> **Activity**
Copy each line of the data below in which the word "通用寄存器" can be found.

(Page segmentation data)
****

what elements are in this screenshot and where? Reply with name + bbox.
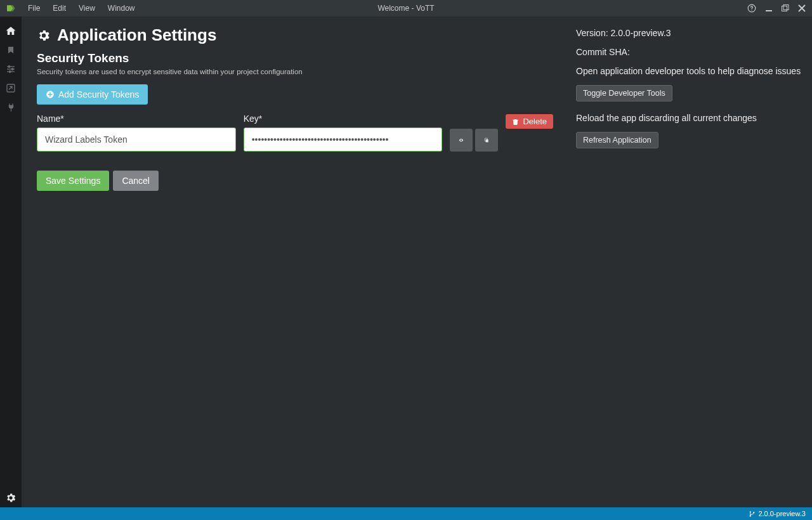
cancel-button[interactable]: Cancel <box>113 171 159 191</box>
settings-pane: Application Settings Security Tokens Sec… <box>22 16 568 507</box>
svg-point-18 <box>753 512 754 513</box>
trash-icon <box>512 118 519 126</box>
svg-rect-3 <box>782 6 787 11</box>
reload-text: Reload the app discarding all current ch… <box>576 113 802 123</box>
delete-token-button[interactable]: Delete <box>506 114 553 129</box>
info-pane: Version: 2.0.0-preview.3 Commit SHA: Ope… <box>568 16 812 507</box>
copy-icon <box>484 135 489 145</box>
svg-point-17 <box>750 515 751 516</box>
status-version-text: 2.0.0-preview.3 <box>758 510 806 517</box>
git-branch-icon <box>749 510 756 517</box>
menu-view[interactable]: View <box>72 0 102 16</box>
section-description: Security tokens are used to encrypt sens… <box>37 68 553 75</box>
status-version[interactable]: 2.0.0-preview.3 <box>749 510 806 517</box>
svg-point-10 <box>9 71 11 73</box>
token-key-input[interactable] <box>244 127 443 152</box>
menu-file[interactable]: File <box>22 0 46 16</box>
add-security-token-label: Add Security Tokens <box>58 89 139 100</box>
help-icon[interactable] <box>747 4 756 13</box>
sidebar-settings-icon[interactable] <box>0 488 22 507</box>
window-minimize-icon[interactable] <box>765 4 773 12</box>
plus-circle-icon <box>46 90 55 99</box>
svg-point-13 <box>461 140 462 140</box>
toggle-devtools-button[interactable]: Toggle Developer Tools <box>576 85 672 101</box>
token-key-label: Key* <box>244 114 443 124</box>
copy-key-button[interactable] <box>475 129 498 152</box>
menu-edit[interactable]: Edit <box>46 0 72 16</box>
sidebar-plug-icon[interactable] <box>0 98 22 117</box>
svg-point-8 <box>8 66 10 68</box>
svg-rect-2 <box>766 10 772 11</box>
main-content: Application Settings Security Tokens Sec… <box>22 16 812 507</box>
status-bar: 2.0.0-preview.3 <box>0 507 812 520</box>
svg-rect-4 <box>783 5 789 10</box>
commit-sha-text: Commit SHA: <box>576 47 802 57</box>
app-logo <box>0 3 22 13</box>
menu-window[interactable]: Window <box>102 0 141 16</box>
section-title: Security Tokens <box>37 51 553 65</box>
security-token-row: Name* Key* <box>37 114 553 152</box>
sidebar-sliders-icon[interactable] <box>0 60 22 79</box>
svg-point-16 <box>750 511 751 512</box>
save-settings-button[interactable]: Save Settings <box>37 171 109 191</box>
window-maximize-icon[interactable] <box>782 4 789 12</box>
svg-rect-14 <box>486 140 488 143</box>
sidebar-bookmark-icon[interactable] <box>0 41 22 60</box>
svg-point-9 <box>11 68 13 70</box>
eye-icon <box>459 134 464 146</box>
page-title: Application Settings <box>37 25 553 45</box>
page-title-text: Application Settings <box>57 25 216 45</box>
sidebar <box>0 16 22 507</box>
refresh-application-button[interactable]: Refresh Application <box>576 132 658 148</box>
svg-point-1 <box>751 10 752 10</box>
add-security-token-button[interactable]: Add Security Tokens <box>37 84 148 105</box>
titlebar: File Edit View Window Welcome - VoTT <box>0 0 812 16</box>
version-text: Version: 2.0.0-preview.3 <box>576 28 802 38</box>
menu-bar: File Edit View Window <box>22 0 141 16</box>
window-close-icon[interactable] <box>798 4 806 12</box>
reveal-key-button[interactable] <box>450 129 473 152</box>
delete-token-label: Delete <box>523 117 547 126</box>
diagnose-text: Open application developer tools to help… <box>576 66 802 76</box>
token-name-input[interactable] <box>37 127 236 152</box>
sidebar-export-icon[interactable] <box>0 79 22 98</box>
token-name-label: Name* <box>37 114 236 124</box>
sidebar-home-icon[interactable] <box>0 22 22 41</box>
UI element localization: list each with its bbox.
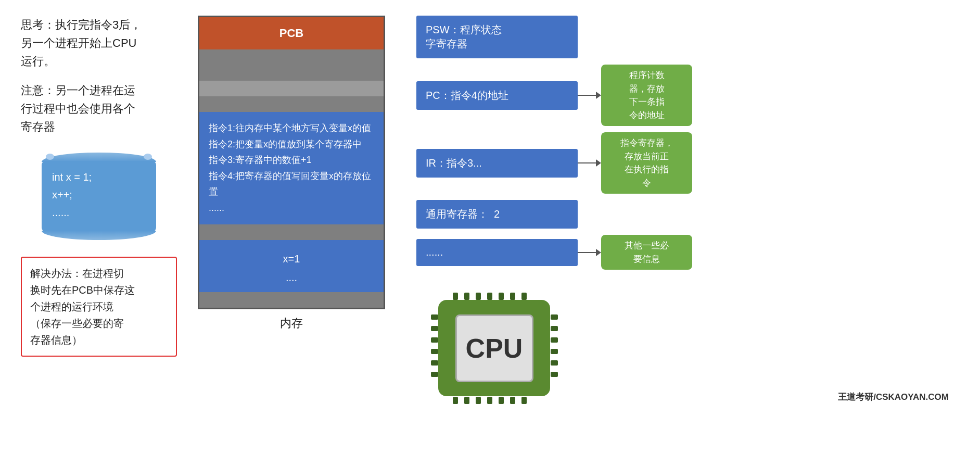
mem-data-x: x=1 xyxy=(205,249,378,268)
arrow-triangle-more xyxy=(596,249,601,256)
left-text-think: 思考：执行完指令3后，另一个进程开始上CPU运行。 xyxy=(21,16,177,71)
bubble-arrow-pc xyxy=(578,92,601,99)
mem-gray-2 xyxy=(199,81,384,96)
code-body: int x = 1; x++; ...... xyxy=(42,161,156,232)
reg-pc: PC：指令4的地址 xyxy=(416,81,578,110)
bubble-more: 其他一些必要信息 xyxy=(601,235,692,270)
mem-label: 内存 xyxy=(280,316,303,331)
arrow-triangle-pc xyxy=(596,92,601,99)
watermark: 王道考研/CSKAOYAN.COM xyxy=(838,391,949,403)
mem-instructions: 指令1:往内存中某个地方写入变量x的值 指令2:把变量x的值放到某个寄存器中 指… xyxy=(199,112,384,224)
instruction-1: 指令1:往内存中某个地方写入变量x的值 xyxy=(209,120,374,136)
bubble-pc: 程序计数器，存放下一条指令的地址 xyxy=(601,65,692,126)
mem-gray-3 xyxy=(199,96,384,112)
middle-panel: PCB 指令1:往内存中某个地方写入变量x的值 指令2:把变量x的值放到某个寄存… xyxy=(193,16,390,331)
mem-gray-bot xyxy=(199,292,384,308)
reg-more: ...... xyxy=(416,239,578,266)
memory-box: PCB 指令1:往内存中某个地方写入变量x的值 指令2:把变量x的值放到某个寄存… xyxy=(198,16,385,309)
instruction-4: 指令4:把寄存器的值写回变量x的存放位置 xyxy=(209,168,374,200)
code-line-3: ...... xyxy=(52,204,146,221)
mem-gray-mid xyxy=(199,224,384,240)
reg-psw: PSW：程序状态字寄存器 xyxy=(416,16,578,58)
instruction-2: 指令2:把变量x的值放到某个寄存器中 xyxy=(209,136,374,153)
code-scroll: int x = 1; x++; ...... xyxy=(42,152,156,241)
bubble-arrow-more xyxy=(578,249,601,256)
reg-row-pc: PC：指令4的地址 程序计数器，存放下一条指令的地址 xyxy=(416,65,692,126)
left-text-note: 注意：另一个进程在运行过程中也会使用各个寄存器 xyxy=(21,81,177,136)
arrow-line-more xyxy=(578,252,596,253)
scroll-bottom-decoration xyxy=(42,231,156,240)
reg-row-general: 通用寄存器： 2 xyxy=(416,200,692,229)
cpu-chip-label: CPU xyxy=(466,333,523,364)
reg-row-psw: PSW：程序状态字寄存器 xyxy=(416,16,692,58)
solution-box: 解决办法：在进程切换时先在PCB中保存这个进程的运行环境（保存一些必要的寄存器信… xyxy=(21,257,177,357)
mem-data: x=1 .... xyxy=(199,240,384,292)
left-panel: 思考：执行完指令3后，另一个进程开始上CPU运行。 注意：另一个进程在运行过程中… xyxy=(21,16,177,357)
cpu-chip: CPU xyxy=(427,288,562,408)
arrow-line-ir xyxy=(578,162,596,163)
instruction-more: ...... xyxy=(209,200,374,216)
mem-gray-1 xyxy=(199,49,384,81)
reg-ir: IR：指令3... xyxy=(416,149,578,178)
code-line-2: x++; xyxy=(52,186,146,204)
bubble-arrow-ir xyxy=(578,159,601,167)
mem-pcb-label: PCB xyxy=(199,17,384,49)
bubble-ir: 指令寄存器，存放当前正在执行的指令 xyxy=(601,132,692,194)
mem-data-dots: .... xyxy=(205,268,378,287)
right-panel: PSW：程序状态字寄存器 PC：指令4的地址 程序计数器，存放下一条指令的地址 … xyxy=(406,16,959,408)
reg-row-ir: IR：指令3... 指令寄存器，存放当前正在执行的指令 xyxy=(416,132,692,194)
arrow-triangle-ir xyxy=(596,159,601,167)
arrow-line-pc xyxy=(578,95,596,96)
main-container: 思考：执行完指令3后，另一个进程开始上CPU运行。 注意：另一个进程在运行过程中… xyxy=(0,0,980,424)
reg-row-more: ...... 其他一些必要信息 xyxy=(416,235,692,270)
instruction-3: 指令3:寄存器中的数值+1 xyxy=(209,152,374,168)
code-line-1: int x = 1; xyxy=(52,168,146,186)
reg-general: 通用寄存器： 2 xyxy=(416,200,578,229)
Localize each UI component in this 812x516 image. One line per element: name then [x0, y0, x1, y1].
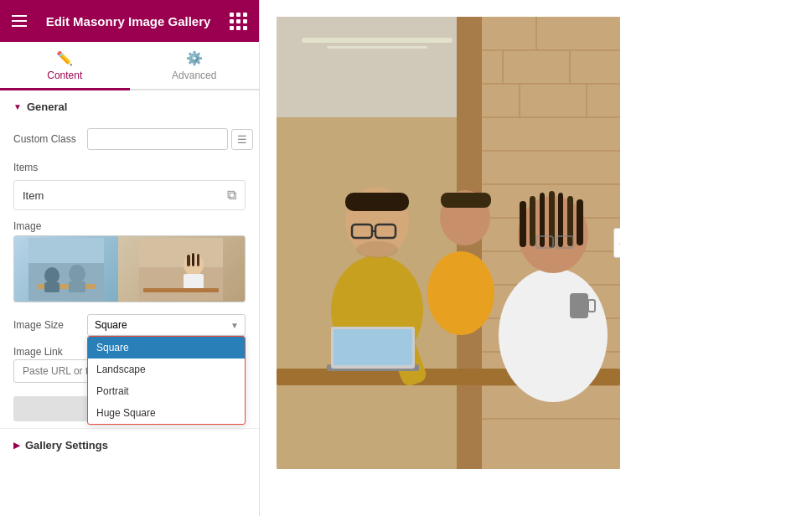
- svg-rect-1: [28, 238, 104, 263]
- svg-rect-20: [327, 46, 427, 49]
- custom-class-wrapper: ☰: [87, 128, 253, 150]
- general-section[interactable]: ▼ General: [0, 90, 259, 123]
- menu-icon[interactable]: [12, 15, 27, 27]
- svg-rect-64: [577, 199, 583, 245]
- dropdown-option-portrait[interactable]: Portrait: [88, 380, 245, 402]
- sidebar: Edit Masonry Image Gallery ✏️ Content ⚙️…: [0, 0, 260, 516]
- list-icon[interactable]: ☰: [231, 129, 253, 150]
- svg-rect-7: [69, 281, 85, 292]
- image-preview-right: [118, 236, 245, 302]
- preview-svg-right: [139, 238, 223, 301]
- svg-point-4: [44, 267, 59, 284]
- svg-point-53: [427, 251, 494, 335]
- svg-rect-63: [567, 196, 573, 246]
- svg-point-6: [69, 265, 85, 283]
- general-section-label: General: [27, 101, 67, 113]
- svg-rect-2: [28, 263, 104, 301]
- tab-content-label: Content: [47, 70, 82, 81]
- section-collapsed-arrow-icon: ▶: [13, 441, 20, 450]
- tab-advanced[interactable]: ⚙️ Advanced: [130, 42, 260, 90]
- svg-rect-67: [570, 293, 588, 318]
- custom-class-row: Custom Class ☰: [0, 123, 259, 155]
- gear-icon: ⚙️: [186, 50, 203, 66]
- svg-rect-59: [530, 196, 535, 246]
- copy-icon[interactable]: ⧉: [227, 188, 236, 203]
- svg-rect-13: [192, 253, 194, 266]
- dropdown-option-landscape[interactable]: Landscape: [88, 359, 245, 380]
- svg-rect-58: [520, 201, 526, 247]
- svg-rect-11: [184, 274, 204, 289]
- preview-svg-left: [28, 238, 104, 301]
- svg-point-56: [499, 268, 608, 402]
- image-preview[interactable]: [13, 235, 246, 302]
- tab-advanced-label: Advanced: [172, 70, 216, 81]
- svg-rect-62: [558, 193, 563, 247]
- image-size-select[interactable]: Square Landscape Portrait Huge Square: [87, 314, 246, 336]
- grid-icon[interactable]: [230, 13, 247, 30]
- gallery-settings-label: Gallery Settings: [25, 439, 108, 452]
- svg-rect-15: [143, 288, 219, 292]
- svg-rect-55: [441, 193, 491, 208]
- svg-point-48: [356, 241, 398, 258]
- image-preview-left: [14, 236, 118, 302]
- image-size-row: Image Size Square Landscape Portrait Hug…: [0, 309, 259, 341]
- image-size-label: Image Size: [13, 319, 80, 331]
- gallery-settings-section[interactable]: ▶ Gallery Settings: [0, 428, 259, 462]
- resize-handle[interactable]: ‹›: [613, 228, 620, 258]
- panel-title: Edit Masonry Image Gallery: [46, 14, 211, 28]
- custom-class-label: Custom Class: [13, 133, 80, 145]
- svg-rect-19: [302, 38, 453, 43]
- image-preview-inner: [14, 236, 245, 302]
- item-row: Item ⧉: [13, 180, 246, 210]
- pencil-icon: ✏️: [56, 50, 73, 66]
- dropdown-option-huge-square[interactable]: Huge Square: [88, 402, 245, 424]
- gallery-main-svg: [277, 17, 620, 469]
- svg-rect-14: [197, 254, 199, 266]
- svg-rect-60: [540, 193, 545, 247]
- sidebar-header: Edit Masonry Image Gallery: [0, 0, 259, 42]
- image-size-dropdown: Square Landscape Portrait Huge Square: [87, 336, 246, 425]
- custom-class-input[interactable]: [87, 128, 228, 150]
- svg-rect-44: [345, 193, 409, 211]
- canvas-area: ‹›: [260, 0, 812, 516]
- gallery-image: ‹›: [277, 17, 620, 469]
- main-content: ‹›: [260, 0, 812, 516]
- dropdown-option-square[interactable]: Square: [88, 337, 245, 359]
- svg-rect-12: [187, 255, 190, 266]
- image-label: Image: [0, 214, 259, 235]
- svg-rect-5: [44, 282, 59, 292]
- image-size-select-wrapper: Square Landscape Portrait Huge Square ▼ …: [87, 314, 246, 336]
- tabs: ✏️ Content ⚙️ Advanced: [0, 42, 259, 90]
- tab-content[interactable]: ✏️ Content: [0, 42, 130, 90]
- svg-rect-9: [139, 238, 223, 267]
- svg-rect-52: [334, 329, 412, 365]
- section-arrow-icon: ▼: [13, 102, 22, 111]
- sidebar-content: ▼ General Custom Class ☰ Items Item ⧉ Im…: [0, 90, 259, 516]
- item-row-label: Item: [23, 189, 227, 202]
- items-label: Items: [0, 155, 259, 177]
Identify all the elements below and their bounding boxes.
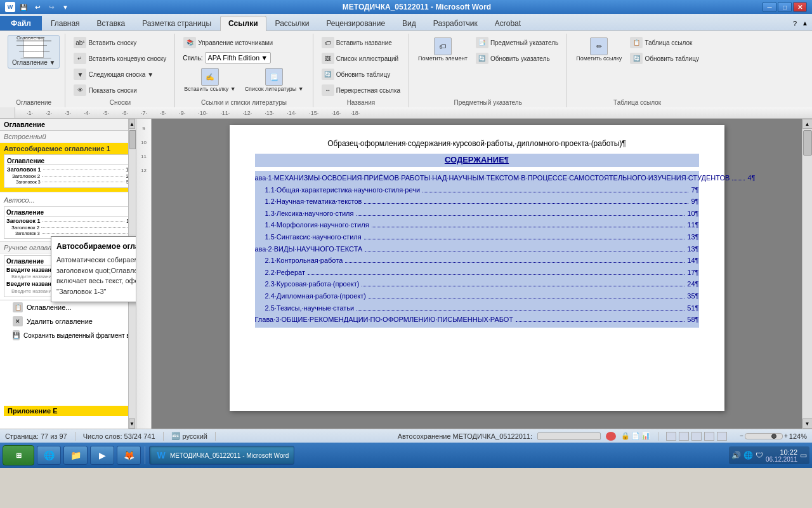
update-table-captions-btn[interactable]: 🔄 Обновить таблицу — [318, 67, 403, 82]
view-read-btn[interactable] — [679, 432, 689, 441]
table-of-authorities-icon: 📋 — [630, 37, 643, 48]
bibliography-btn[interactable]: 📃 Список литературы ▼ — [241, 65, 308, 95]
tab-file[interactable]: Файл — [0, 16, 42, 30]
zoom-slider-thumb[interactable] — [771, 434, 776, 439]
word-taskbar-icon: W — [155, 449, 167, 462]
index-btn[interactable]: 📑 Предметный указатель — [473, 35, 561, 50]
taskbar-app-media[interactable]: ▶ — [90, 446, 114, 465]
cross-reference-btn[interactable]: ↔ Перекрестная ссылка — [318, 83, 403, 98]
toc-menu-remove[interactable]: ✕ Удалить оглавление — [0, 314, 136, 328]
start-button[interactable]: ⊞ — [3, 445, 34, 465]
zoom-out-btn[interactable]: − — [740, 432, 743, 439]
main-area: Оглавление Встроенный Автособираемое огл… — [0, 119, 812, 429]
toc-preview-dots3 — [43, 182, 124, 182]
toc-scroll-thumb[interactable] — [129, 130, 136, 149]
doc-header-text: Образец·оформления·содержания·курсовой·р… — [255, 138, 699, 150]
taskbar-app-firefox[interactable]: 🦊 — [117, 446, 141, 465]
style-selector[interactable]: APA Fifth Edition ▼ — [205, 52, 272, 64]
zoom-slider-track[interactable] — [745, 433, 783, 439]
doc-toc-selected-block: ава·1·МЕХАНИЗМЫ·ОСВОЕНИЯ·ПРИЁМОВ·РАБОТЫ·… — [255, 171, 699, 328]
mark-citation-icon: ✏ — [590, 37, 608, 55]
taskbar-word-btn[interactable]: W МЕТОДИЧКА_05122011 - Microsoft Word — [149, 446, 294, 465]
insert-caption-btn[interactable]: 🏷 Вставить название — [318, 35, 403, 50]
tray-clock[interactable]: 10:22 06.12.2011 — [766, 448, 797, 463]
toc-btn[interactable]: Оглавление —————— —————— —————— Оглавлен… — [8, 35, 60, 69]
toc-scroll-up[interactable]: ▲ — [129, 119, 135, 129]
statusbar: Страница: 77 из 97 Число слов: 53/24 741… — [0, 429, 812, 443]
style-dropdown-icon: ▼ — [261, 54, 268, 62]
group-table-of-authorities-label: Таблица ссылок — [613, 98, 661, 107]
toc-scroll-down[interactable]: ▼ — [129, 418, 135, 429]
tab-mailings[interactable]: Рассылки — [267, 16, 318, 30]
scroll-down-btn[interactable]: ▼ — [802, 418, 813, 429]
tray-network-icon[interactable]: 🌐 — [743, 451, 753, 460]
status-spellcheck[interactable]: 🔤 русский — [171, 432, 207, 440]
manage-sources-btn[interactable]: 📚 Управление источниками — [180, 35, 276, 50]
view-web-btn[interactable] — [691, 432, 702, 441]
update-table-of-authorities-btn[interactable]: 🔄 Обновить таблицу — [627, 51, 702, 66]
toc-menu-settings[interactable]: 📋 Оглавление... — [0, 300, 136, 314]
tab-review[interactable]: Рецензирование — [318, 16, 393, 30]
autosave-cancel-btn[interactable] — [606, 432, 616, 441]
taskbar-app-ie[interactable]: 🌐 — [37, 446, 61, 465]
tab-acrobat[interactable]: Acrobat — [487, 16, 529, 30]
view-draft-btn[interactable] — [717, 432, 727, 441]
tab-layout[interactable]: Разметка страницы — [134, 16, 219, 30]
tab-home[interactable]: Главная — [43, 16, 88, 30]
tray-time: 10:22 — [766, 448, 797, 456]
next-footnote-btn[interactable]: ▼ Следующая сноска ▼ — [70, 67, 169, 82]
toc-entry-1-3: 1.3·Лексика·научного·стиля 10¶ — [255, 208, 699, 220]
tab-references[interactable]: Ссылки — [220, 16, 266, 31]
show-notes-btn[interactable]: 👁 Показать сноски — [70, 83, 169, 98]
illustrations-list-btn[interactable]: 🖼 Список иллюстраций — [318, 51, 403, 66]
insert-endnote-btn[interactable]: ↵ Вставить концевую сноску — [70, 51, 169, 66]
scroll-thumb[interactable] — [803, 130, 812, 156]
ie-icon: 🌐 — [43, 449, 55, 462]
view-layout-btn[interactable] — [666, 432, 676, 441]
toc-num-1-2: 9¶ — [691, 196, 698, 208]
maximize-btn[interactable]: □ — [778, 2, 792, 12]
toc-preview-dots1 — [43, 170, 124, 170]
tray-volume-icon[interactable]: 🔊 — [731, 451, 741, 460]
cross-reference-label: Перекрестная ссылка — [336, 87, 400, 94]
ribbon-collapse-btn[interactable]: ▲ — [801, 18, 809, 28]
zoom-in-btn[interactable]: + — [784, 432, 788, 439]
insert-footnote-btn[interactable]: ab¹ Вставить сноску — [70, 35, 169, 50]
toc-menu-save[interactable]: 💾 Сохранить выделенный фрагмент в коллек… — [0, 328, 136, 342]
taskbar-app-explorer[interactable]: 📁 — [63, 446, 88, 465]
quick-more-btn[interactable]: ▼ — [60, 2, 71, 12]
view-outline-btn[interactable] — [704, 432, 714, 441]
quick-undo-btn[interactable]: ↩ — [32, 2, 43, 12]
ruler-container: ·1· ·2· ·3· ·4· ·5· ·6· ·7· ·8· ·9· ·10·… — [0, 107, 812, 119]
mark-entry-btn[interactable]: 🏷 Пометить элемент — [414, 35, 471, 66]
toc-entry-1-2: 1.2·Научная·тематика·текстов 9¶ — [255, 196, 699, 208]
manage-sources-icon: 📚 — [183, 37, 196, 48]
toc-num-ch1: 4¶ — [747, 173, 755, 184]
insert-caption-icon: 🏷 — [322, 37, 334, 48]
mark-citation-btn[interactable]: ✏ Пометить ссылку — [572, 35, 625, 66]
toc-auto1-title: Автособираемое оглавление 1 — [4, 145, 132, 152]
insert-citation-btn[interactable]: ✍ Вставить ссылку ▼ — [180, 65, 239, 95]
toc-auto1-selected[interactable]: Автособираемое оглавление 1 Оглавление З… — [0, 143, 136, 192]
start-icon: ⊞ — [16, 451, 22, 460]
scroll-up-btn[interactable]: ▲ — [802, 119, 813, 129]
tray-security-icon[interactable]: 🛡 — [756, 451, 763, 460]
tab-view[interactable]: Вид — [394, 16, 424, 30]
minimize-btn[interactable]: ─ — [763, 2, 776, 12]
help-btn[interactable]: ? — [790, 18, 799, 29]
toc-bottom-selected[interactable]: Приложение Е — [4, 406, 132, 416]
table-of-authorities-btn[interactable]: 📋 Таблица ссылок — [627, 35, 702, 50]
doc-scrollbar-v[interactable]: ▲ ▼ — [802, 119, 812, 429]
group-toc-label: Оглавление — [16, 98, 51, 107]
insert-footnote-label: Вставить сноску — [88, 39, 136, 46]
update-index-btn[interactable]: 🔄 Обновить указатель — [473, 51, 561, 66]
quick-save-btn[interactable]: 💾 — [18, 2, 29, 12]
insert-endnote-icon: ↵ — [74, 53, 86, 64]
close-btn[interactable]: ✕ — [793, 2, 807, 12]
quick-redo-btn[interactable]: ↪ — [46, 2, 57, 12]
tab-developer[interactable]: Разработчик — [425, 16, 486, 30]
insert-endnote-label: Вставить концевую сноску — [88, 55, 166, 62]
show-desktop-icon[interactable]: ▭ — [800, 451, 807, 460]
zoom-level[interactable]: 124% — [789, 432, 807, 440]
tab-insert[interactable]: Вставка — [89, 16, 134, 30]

****

> **Solution to the problem**
reg-row-general: 通用寄存器： 2 xyxy=(416,200,692,229)
reg-general: 通用寄存器： 2 xyxy=(416,200,578,229)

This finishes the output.